→ Assignment: Count every line below that holds the word "géné", and give the number with no other words.

→ Data:
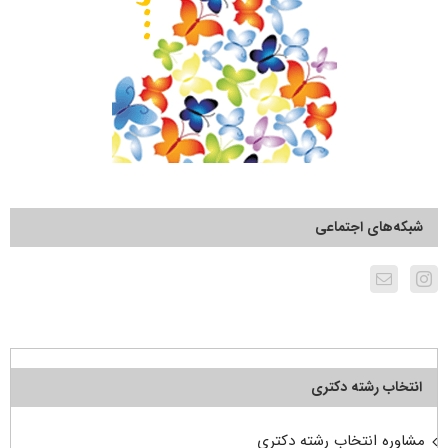
شبکه‌های اجتماعی
انتخاب رشته دکتری
مشاوره انتخاب رشته دکتری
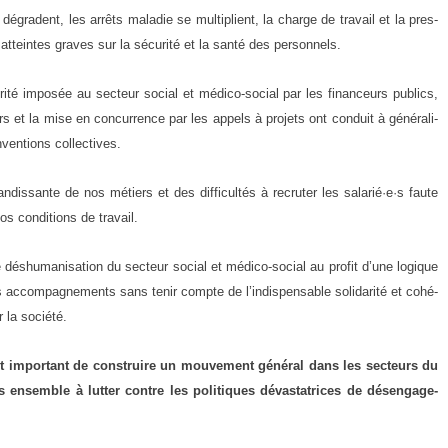
égradent, les arrêts mala­die se mul­ti­plient, la charge de tra­vail et la pres­
atteintes graves sur la sécu­ri­té et la san­té des per­son­nels.
ité impo­sée au sec­teur social et médi­co-social par les finan­ceurs publics,
rs et la mise en concur­rence par les appels à pro­jets ont conduit à géné­ra­li­
nven­tions col­lec­tives.
n­dis­sante de nos métiers et des dif­fi­cul­tés à recru­ter les salarié·e·s faute
nos condi­tions de tra­vail.
hu­ma­ni­sa­tion du sec­teur social et médi­co-social au pro­fit d’une logique
s accom­pa­gne­ments sans tenir compte de l’indispensable soli­da­ri­té et cohé­
 la socié­té.
t impor­tant de construire un mou­ve­ment géné­ral dans les sec­teurs du
s ensemble à lut­ter contre les poli­tiques dévas­ta­trices de désen­ga­ge­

→ Solution for this problem: 2